Transactions on Cryptographic Hardware and Embedded Systems, Volume 2022
Racing BIKE: Improved Polynomial Multiplication and Inversion in Hardware
README
RacingBIKE: Improved Polynomial Multiplication and Inversion in Hardware
This repository contains the Verilog source code for the paper RacingBIKE: Improved Polynomial Multiplication and Inversion in Hardware.
Features
RacingBIKE provides a new fast polynomial multiplier, a novel design for the polynomial inversion, and a united hardware design for the PQC scheme Bit-Flipping Key Encapsulation (BIKE). The Verilog sources can be found in src/
including a testbench (src/TB_BIKE.sv
) and a package (src/BIKE_package.sv
) to configure the implementation. Note, the Decoder is adapted from FoldingBIKE and uses device-specific DSP instantiations for Xilinx Artix-7 FPGAs.
The testbench expects testvectors to perform a behavioral simulation. We provide one set of testvectors for each security level which can be found in testvectors
. The datasets were generated by the software reference implementation (see https://bikesuite.org/).
The configuration file defines all BIKE related parameters and implementation specific parameters. The following tables briefly describe the available parameters.
BIKE related parameters:
BIKE parameter | Verilog parameter | Description |
---|---|---|
$r$ | R_BITS |
Bit size of the used polynomials |
$t$ | T1 |
Decoding radius |
$w$ | W |
w/2 defines the weight of the private key polynomials |
$l$ | L |
Shared secret size |
$\tau$ | TAU |
Offset to determine the black and gray lists |
$NBIter$ | NBITER |
Number of iterations of the decoder |
threshold $a$* | TH_F |
Multiplication factor for the threshold computation |
threshold $b$* | TH_T |
Constant term added in the threshold computation |
threshold $c$* | MAX_C |
Minimum value taken by the threshold function |
*We describe the threshold function by $\texttt{threshold}(S)=\text{max}(\lfloor a \cdot S + b \rfloor, c)$
Implementation specific parameters:
Verilog parameter | Description |
---|---|
B_WIDTH |
Bandwidth scaling parameter $b$ (tested for $b \in {32, 64, 128}$) |
INVERSION_STEPS |
Defines the step size $s$ of the inversion module |
BRAM_CAP |
Defines the size (in bits) of the memory modules available on the target device |
Quick Start
To use and experiment with the hardware design, you can use the provided TCL script bike.tcl
which creates a project in Vivado 2020. To build the project, use the following instructions:
- Open Vivado
- Open the Tcl Concole (at the bottom left corner)

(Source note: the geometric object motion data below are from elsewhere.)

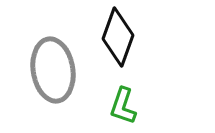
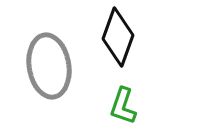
gray ellipse: moved 4 px left, 4 px up
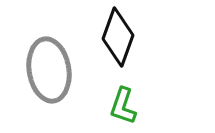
gray ellipse: moved 4 px down
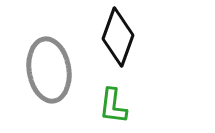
green L-shape: moved 10 px left; rotated 12 degrees counterclockwise
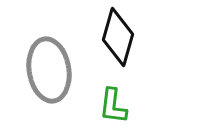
black diamond: rotated 4 degrees counterclockwise
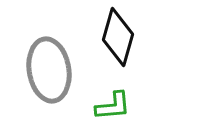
green L-shape: rotated 102 degrees counterclockwise
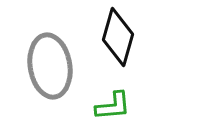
gray ellipse: moved 1 px right, 4 px up
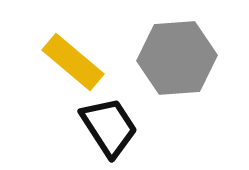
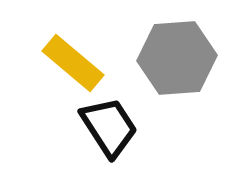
yellow rectangle: moved 1 px down
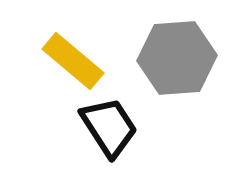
yellow rectangle: moved 2 px up
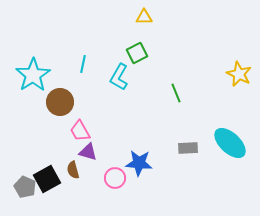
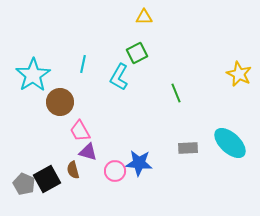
pink circle: moved 7 px up
gray pentagon: moved 1 px left, 3 px up
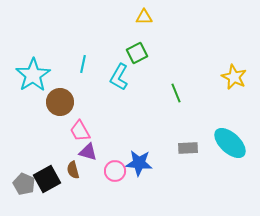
yellow star: moved 5 px left, 3 px down
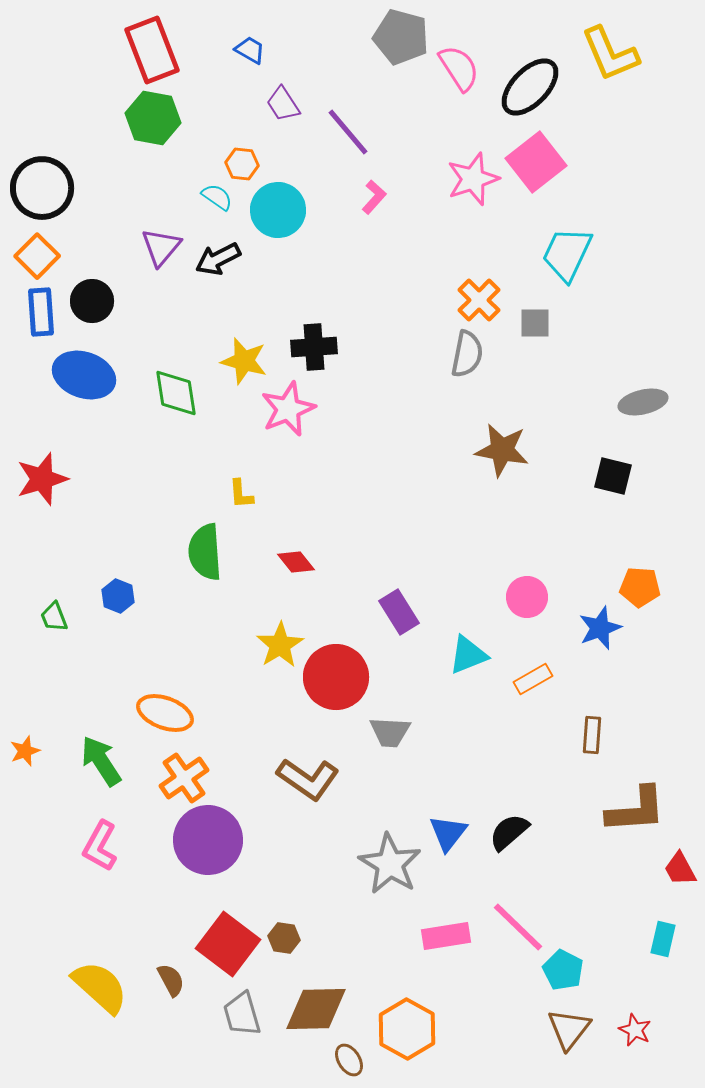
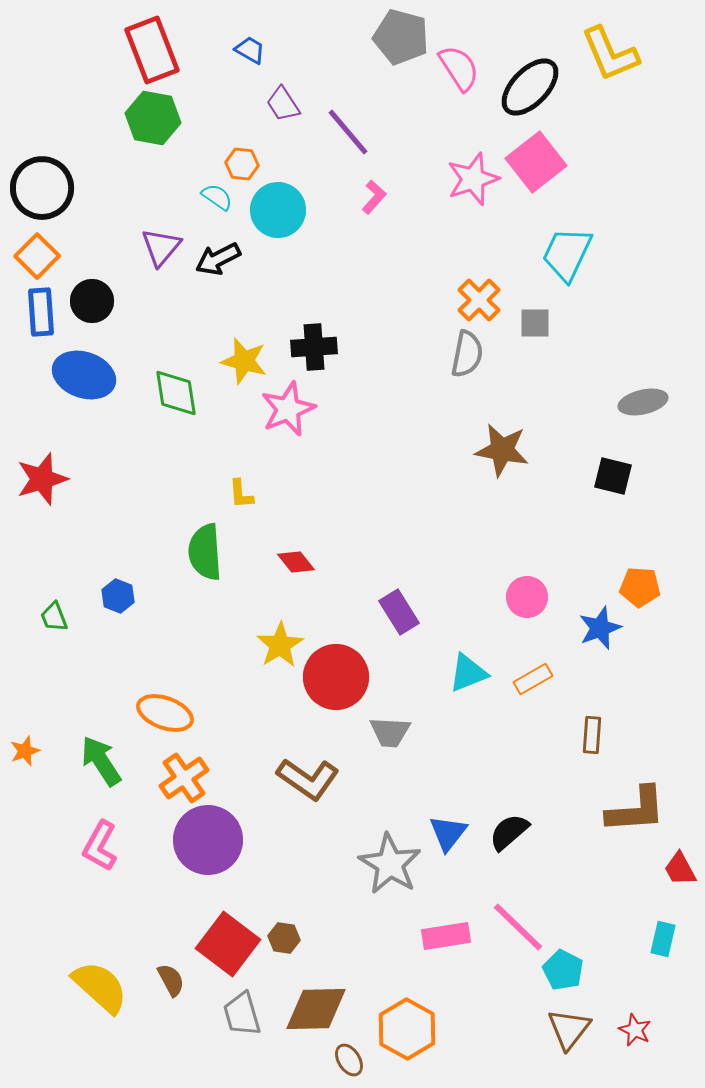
cyan triangle at (468, 655): moved 18 px down
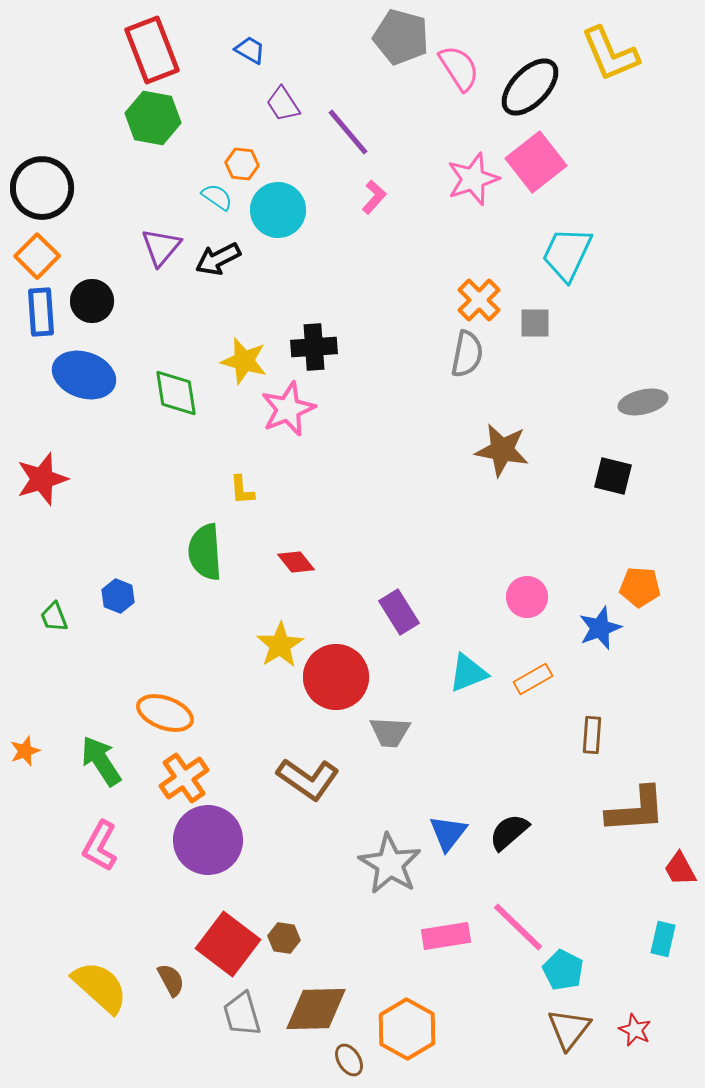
yellow L-shape at (241, 494): moved 1 px right, 4 px up
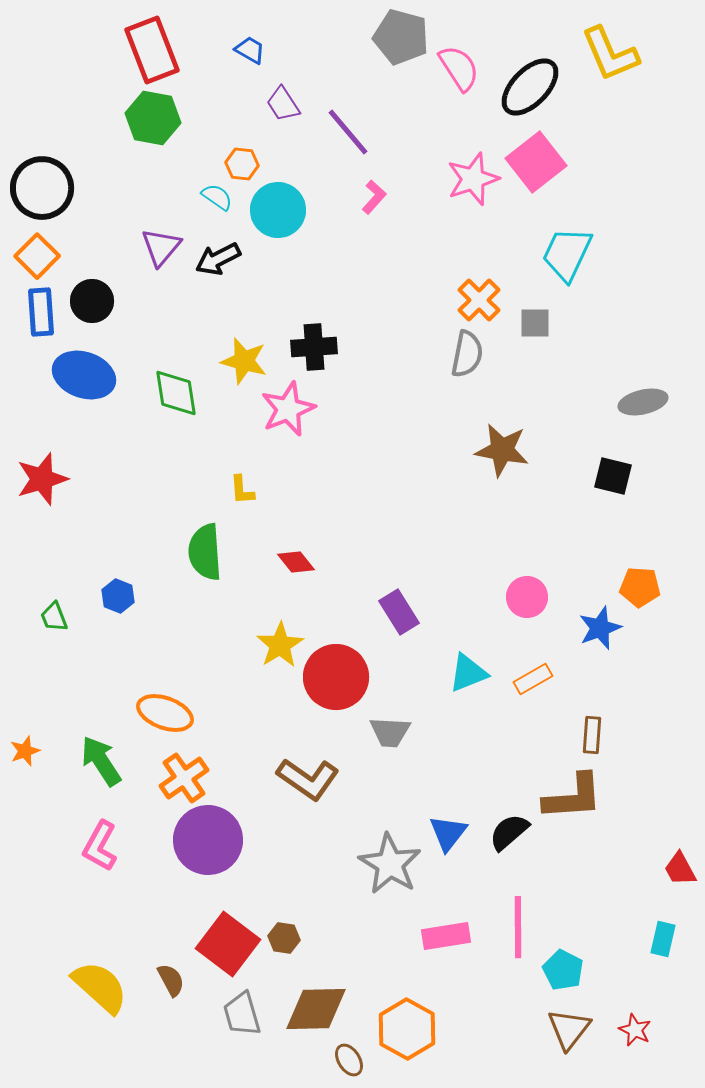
brown L-shape at (636, 810): moved 63 px left, 13 px up
pink line at (518, 927): rotated 46 degrees clockwise
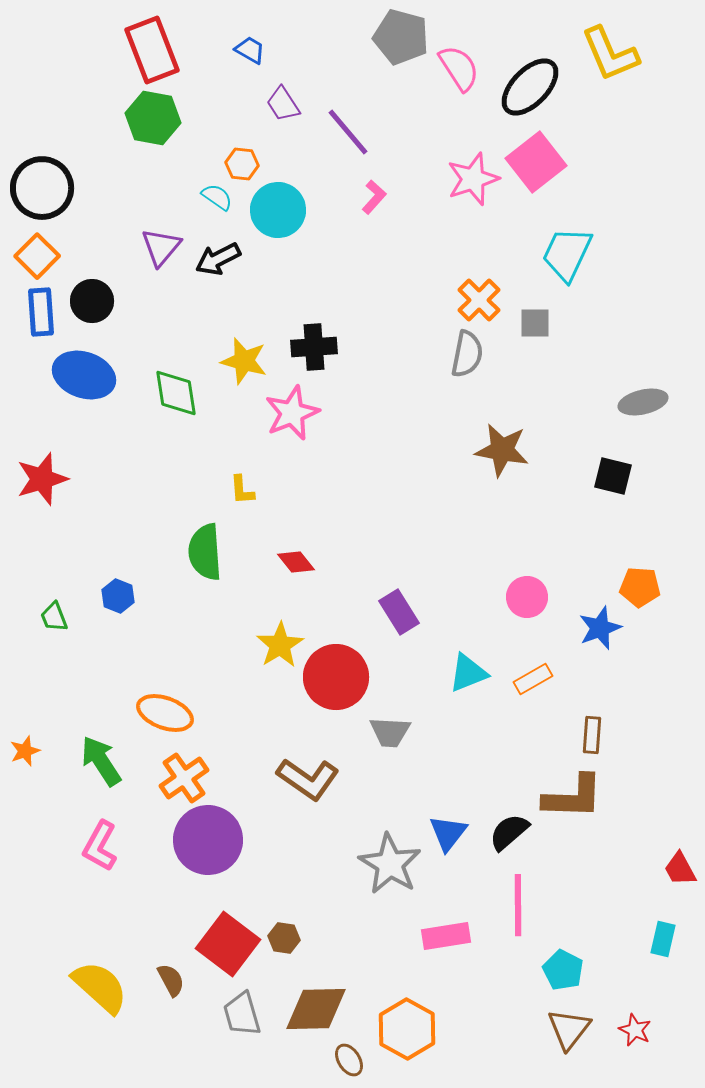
pink star at (288, 409): moved 4 px right, 4 px down
brown L-shape at (573, 797): rotated 6 degrees clockwise
pink line at (518, 927): moved 22 px up
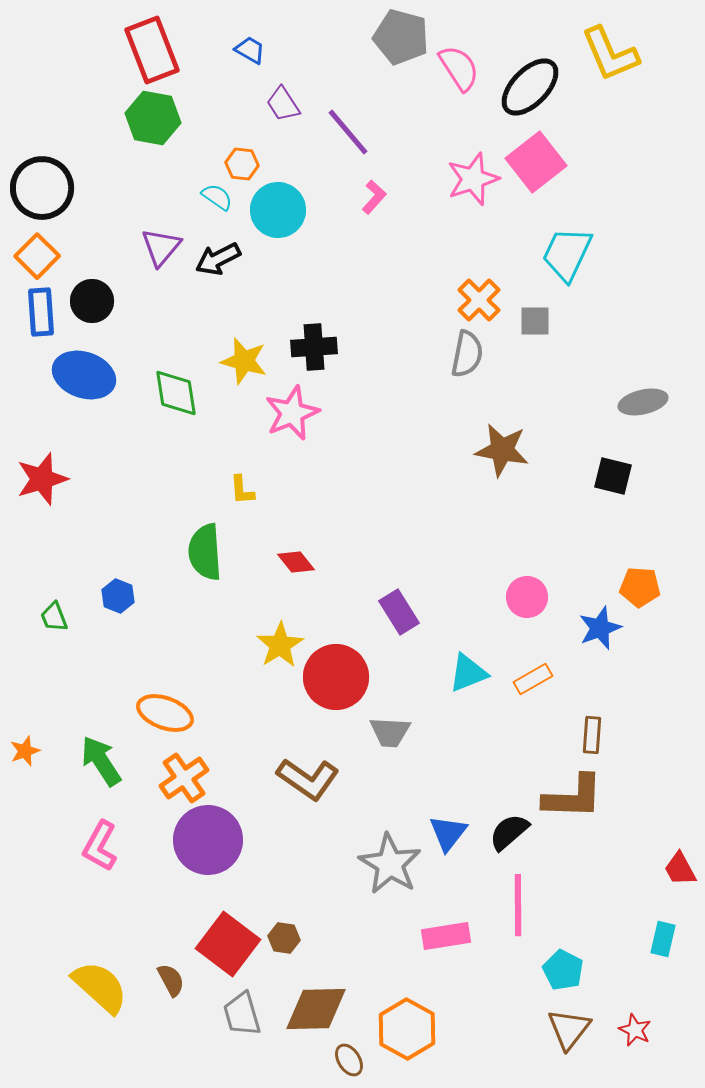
gray square at (535, 323): moved 2 px up
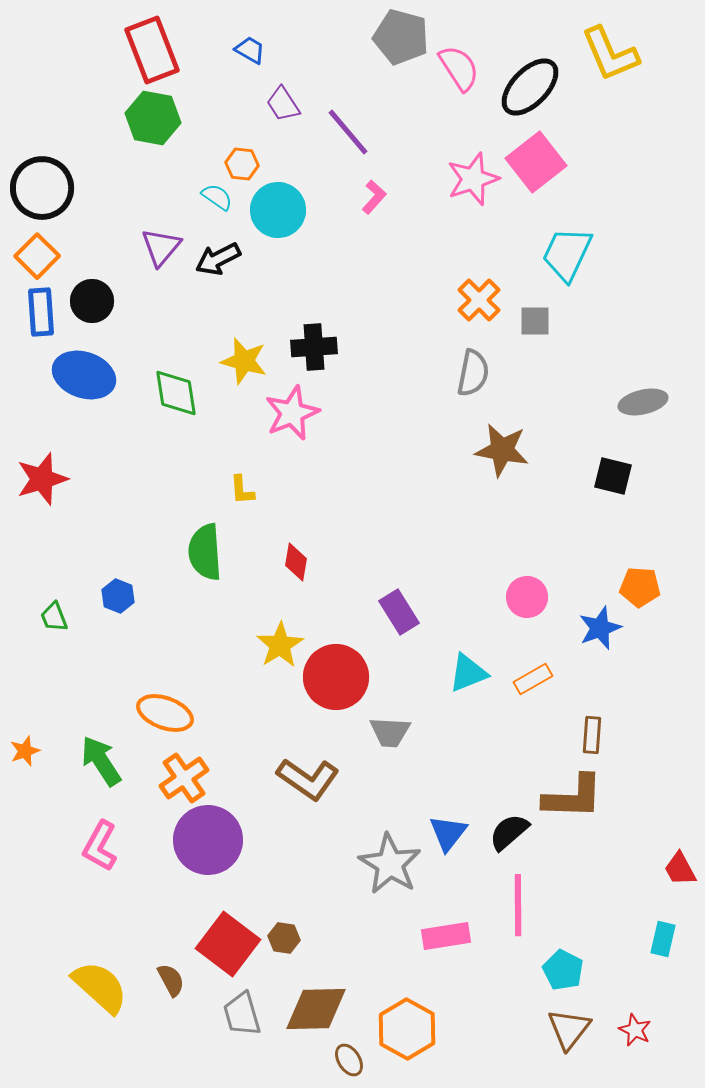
gray semicircle at (467, 354): moved 6 px right, 19 px down
red diamond at (296, 562): rotated 48 degrees clockwise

- Navigate to the RacingBIKE folder, i.e.,
cd path_to_folder/RacingBIKE
- Execute
source bike.tcl
- Vivado will create a new project in the RacingBIKE folder called bike
- The created folder should contain the following files and folder:
- bike.cache
- bike.hw
- bike.ip_user_files
- bike.sim
- bike.srcs
- bike.xpr
Eventaully, the project is ready to use such that behavioral simulations and syntheses can be executed. The preconfigured design instantiates a light-weight BIKE accelerator for $r=12323$. To change the design parameters, you can use the provided BIKE package (see above). The applied testvectors used by the behavioral simulation can be adapted in the testbench given as parameters in the module declaration.
Contact and Support
Please contact Jan Richter-Brockmann (jan.richter-brockmann@rub.de) if you have any questions, comments, if you found a bug that should be corrected, or if you want to reuse the Verilog code or parts of it for your own research projects.
Licensing
Copyright (c) 2021, Jan Richter-Brockmann. All rights reserved.
Please see LICENSE for further license instructions.
Publications
J. Richter-Brockmann, M. Chen, S. Ghosh, T. Güneysu (2022): RacingBIKE: Improved Polynomial Multiplication and Inversion in Hardware. TCHES 2022
Acknowledgment
We would like to thank the anonymous reviewers from the CHES'22 artifact submission committee that provided us with useful comments and suggestions to improve the usability of our source code.